Aujourd’hui, ses œuvres sont très demandées et les galeries de tout le pays se l’arrachent. Il faut dire que le savant mélange entre héritage et innovation témoigne si besoin était du style toujours en rupture que notre chère Abirre cultive à travers de nouvelles techniques qui repoussent les limites des arts modernes, sans jamais renier sa culture arabe et son incroyable diversité.
Star des réseaux sociaux
Abirre Ahmed Roubah est une femme aux multiples casquettes : artiste digitale, créatrice engagée, voix inspirante et figure influente sur les réseaux sociaux. Son parcours riche et singulier fait d’elle une femme aux talents multiples qui se veut l’incarnation d’une génération nouvelle d’artistes rebelles et rétifs aux systèmes et aux courants traditionnalistes dans les arts et la culture.
Forte de ses 32 000 abonnés sur TikTok, Abirre utilise les réseaux sociaux comme une extension de son expression artistique. Une fabuleuse plateforme pour partager son travail, ses aspirations, ses peines et ses plaisirs et ses réflexions profondes en matière d’arts et de culture. Aujourd’hui, c’est une influenceuse culturelle écoutée et respectée. À travers ses prises de paroles, ses vidéos, et ses œuvres, elle porte la voix d’une génération en quête d’authenticité, de créativité et de transformation. Abirre Ahmed Roubah, c’est une énergie libre, une artiste engagée, une femme qui inspire par sa résilience et son originalité. Dans un monde en perpétuel changement, elle choisit de créer, de s’exprimer, et surtout de rester fidèle à elle-même.

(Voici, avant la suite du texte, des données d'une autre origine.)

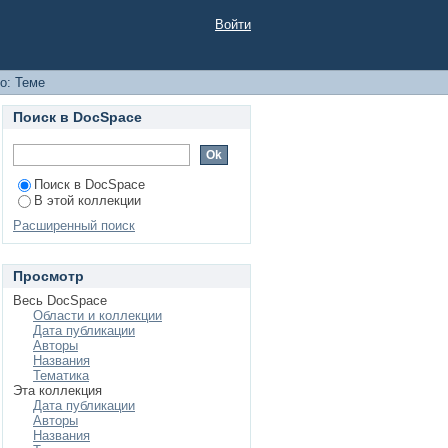
Войти
о: Теме
Поиск в DocSpace
Поиск в DocSpace
В этой коллекции
Расширенный поиск
Просмотр
Весь DocSpace
Области и коллекции
Дата публикации
Авторы
Названия
Тематика
Эта коллекция
Дата публикации
Авторы
Названия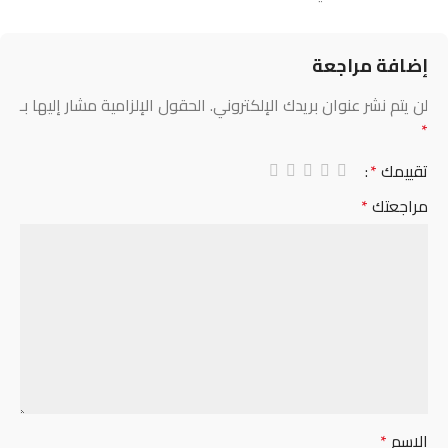
إضافة مراجعة
لن يتم نشر عنوان بريدك الإلكتروني.
الحقول الإلزامية مشار إليها بـ
*
تقييمك
*
مراجعتك
*
الاسم
*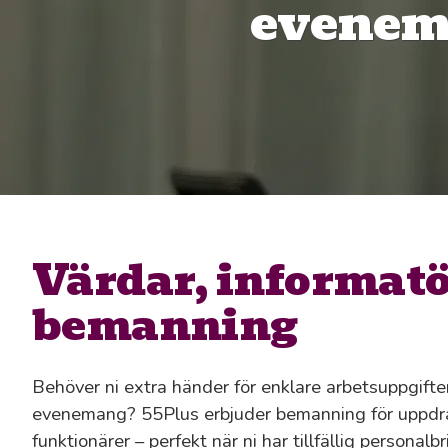
evene
Värdar, informatö
bemanning
Behöver ni extra händer för enklare arbetsuppgifter, 
evenemang? 55Plus erbjuder bemanning för uppdra
funktionärer – perfekt när ni har tillfällig personal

Abirre se définit comme une artiste indépendante et rebelle qui refuse de se plier aux traditions et croyances établies, et qui tient à tracer sa propre voie. Convaincue que l’art digital mérite une place de choix dans son pays, où il reste encore peu connu, Elle ambitionne d’imposer ce style novateur et de faire naître un véritable mouvement d’art digital à Djibouti. À travers son travail, elle veut inspirer d’autres artistes voire susciter des vocations et contribuer à redéfinir les frontières de l’art contemporain dans sa communauté.